A gaggle of teenagers enter the building with the aura of pure noise that always seems to surround immaturity and hormones. You keep your eyes glued to your phone as they shuffle into line behind you. Making sure to avoid any eye contact, you glance towards the doors as if you’re waiting for someone. You’re not.
You finally reach the ticket box. The cashier greets you in a bored voice and asks what you would like to see. You grin sheepishly and tell her: one ticket. Supremely disinterested, she prints out a ticket and hands it to you. You say thanks and lift the ticket in a half-hearted salute. She ignores you.
You buy some popcorn, realizing that you don’t have to share it with anyone. You could get used to this.
You reach your theater, popcorn and soda in hand. It’s partially filled, but it doesn’t matter. You have your choice of seats. No need to worry about the rest of your party if you don’t have a party. You pick the seat you want and sit down. Glancing around, nobody seems remotely interested in you. Nobody cares and nobody judges. You relax.
You take out your phone and after a moment’s consideration, you turn it off and put it away. It’s a solo movie experience, after all, so you might as well make the solitude complete. Strangely, you feel more at ease knowing that your phone won’t distract you, even though it’s only the previews.
The movie begins. You find yourself drawn into the movie, more so than usual. There’s nobody to offer popcorn to, you’re not looking over to gauge your friends’ reactions. You can laugh as loud as you want to at the jokes, use both armrests if you’d like, don’t have to figure out whose straw it is you’re sucking. You can simply watch the movie.
The movie ends and everyone gets up to leave.
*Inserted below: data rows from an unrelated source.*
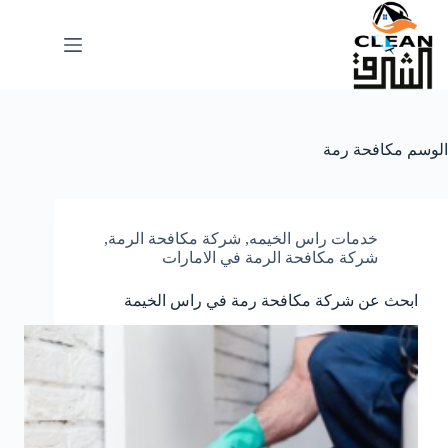
لتجاوز
لى
لمحتوى
الوسم
مكافحة رمة
خدمات راس الخيمه
,
شركة مكافحة الرمة
,
شركة مكافحة الرمة في الامارات
ابحث عن شركة مكافحة رمة في راس الخيمة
You stay seated for a little longer, watching the credits scroll up the screen, somewhat reluctant to turn on your phone, to reconnect with the rest of the world.
But eventually, you stand up and leave the theater. You don’t feel self-conscious as you walk, alone, back to your car. You take out your phone to turn it on, but then you pause. You think about it. The phone goes back in your pocket.
You’re hungry, maybe you’ll go eat at a restaurant. All by yourself.